The electric loom TC2 that we spoke about is not connected to mass production to me, as the loom is developed for hand weaving and for hand weavers. Of course, it can be used for making woven samples that are later outsourced to the industry, but that is a really different way of working and with different intentions.
I feel more connected to the mass production of textiles when I buy materials. I get silk from Bangalore and probably big companies buy the exact same material. Yet I haven’t emphasised a political agenda towards this part of the textile industry in my work, it has been more around the silk worm and our brutal use of living species. This last year I have been very occupied by sea silk, made from byssus threads of mussels. One aspect of this material is that there will never be any economy in it for the industry to use. And this thought is somehow touching me on an existential level.

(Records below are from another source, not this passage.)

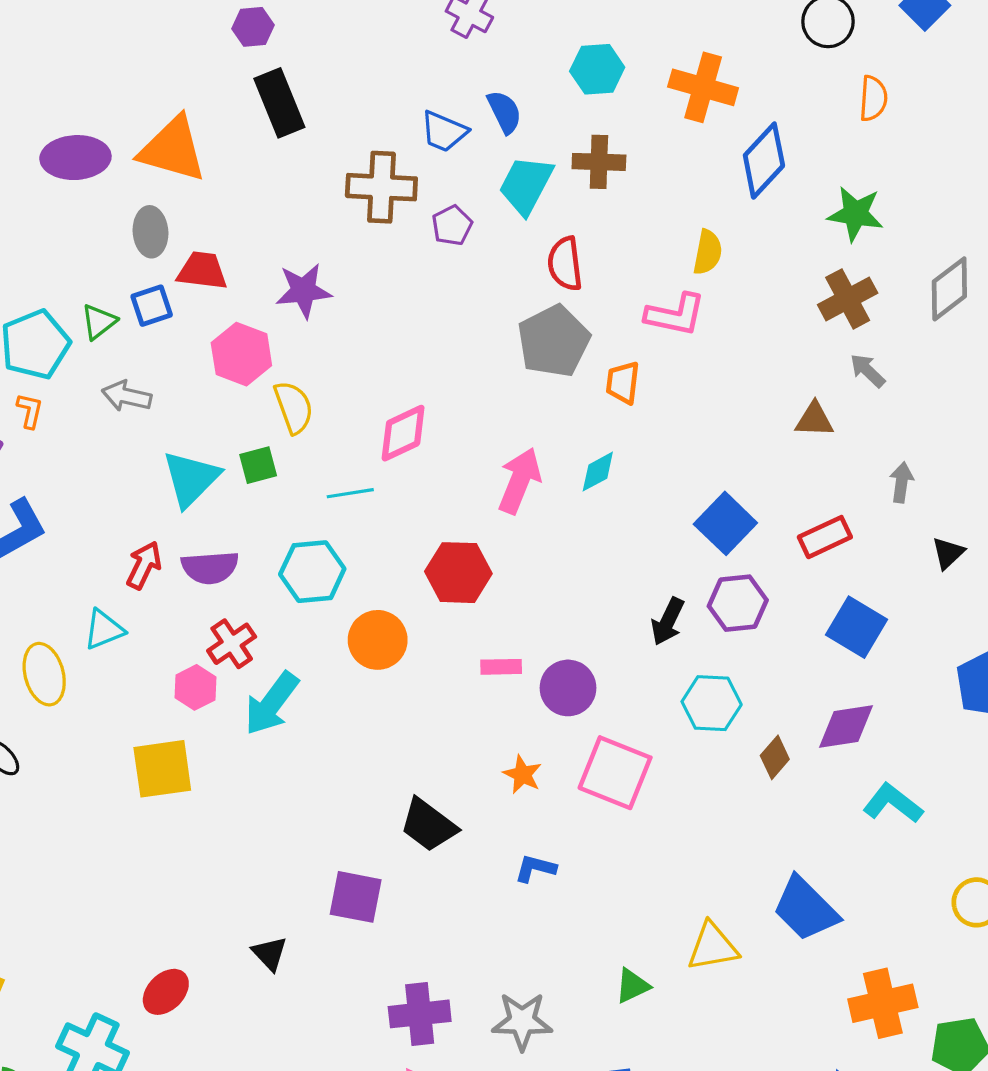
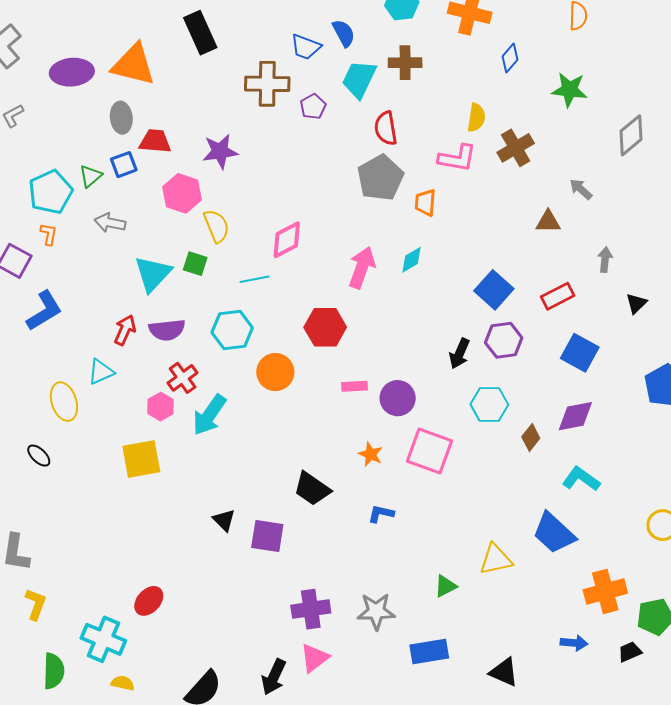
blue diamond: (764, 161) -> (510, 58), size x0.6
brown cross: (848, 299) -> (516, 148), moved
green square: (258, 465) -> (195, 264), turned 35
cyan L-shape: (893, 803) -> (581, 479), moved
black triangle: (270, 953) -> (224, 520), moved

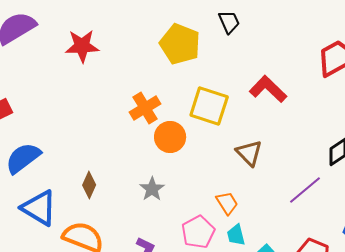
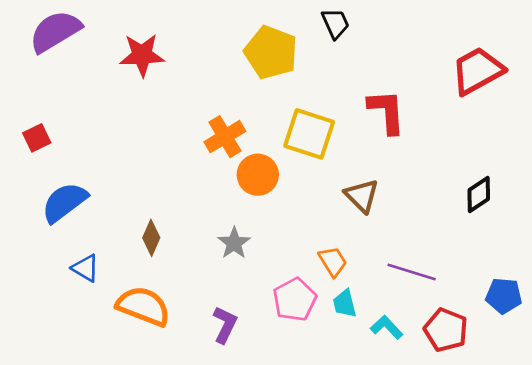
red L-shape: (268, 89) -> (387, 112), turned 42
purple line: (305, 190) -> (412, 272), moved, turned 57
blue triangle: (39, 208) -> (85, 268), size x0.6

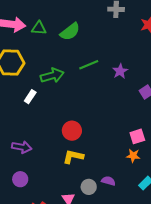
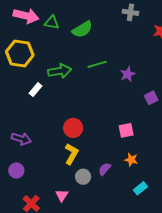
pink square: (137, 136) -> (126, 130), moved
yellow L-shape: (73, 157) -> (71, 154), turned 100
purple semicircle: (108, 181) -> (105, 169), moved, turned -72
gray circle: (89, 187) -> (83, 177), moved

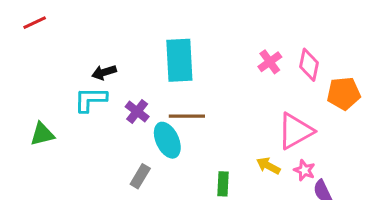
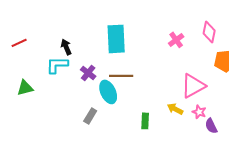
red line: (35, 23) -> (19, 43), moved
pink diamond: (309, 65) -> (209, 32), moved
black arrow: (104, 72) -> (66, 47), turned 84

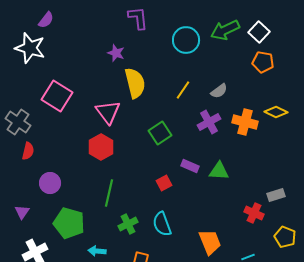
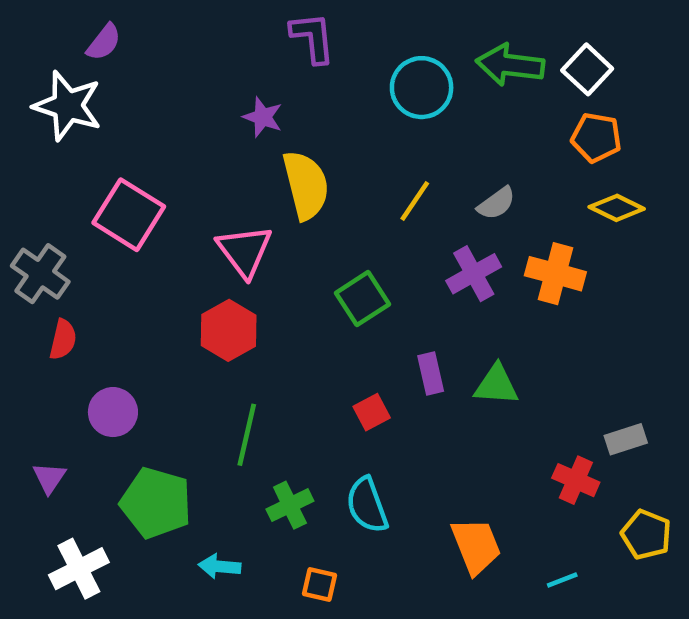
green arrow: (225, 30) -> (510, 65), turned 32
yellow diamond: (276, 112) -> (617, 208), moved
purple rectangle: (190, 166) -> (431, 373), turned 54

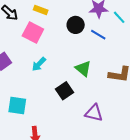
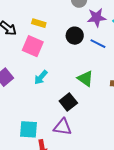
cyan square: (17, 106) -> (29, 129), moved
purple triangle: (94, 113) -> (63, 127), moved

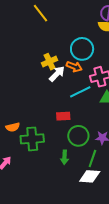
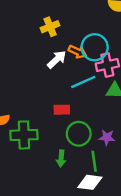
cyan circle: (82, 49) -> (95, 47), moved
yellow cross: (49, 62) -> (50, 27), moved
green line: (92, 158) -> (94, 161), turned -30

MAI: We’ve spoken at length about the importance of community and sharing in the artistic/craft world. I think this is something that we are completely in denial of in academia (that good ideas do not happen in a vacuum, but are part of an endless conversation with many people). How has the artistic community in Gothenburg informed your work and why does it matter to you? Can you tell us about the seasonal rotation of your studios? I think of you in hibernation in the winter here in Sweden, and then going out into your community again in the spring….
HN: I am lucky to have very good colleagues and friends, from art-studies but also from new connections in the city. These relations inform my work in the way that I find contexts for exhibitions or other events together with other people and often in collaborative processes. And there is always someone to ask for advice when it comes to, for example, finding a new material, which makes me less afraid of trying new things.
My first loom (that I mentioned earlier) is placed in the attic of Gathenhielmska huset at Stigbergstorget. I go there from around April, when the house is warmed by Spring sunshine, and I can work there until September-October depending on how early the Autumn arrives. Then I have my other studio in a basement close to home, a room of my own where I have my other loom and also everything else I need to make my work.
In the attic I feel separated from the rest of the house, I hear nothing from downstairs but everything from outside: the wind, the traffic, people, birds. But in my basement-studio I feel like I hear people coming and going in the house, I hear doors and steps, but almost nothing of the weather as I only have two small windows.